[Collected data]
---------------
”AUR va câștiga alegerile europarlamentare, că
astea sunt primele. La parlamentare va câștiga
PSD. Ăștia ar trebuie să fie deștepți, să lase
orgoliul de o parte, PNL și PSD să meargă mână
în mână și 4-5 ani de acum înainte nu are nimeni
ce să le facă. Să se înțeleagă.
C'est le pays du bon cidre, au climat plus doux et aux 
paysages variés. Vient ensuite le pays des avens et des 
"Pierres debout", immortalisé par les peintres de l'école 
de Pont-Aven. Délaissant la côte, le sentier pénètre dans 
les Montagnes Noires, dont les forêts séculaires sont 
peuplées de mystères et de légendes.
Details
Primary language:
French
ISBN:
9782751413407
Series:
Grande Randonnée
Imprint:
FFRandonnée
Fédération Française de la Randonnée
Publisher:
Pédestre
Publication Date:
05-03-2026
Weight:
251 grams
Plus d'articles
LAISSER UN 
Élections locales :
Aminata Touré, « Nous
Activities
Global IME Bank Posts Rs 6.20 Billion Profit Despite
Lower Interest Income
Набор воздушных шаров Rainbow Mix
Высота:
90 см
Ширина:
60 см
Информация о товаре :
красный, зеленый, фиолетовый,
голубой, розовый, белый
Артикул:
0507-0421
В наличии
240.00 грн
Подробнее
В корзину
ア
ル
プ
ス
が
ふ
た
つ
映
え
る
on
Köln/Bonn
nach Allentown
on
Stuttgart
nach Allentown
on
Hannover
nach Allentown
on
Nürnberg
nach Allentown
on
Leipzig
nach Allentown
---------------
- [INSTRUCTIONS FOR THE TASK]: In the data, find how many lines hold the string "mână", and answer with the number only.

- [WRITTEN SOLUTION]: 2